__WHAT YOU WILL DO__:
Retype every entry exactly, character for character.

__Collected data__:
%%

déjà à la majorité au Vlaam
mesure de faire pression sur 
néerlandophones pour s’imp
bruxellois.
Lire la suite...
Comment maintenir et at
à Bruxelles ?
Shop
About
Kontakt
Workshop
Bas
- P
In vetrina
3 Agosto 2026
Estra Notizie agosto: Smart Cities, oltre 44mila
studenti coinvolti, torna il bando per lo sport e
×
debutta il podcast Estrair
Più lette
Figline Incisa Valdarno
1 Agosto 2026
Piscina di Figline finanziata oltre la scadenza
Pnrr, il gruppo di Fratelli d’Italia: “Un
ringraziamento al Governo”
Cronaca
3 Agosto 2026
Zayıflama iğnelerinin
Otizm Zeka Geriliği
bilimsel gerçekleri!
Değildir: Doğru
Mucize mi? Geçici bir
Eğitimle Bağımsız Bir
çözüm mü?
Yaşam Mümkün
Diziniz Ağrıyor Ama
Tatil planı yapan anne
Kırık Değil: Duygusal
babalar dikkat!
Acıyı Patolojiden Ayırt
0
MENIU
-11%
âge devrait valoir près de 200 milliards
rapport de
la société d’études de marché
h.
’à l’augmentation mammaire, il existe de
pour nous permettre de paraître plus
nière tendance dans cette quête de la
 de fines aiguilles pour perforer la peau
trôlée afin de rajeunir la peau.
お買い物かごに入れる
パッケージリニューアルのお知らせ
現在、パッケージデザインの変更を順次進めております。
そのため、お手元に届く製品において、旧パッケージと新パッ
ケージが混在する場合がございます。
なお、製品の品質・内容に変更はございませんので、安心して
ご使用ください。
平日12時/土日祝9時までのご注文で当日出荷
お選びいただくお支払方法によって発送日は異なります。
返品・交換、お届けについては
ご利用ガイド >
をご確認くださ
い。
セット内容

%%

__EXERCISE ANSWER__:
déjà à la majorité au Vlaam
mesure de faire pression sur 
néerlandophones pour s’imp
bruxellois.
Lire la suite...
Comment maintenir et at
à Bruxelles ?
Shop
About
Kontakt
Workshop
Bas
- P
In vetrina
3 Agosto 2026
Estra Notizie agosto: Smart Cities, oltre 44mila
studenti coinvolti, torna il bando per lo sport e
×
debutta il podcast Estrair
Più lette
Figline Incisa Valdarno
1 Agosto 2026
Piscina di Figline finanziata oltre la scadenza
Pnrr, il gruppo di Fratelli d’Italia: “Un
ringraziamento al Governo”
Cronaca
3 Agosto 2026
Zayıflama iğnelerinin
Otizm Zeka Geriliği
bilimsel gerçekleri!
Değildir: Doğru
Mucize mi? Geçici bir
Eğitimle Bağımsız Bir
çözüm mü?
Yaşam Mümkün
Diziniz Ağrıyor Ama
Tatil planı yapan anne
Kırık Değil: Duygusal
babalar dikkat!
Acıyı Patolojiden Ayırt
0
MENIU
-11%
âge devrait valoir près de 200 milliards
rapport de
la société d’études de marché
h.
’à l’augmentation mammaire, il existe de
pour nous permettre de paraître plus
nière tendance dans cette quête de la
 de fines aiguilles pour perforer la peau
trôlée afin de rajeunir la peau.
お買い物かごに入れる
パッケージリニューアルのお知らせ
現在、パッケージデザインの変更を順次進めております。
そのため、お手元に届く製品において、旧パッケージと新パッ
ケージが混在する場合がございます。
なお、製品の品質・内容に変更はございませんので、安心して
ご使用ください。
平日12時/土日祝9時までのご注文で当日出荷
お選びいただくお支払方法によって発送日は異なります。
返品・交換、お届けについては
ご利用ガイド >
をご確認くださ
い。
セット内容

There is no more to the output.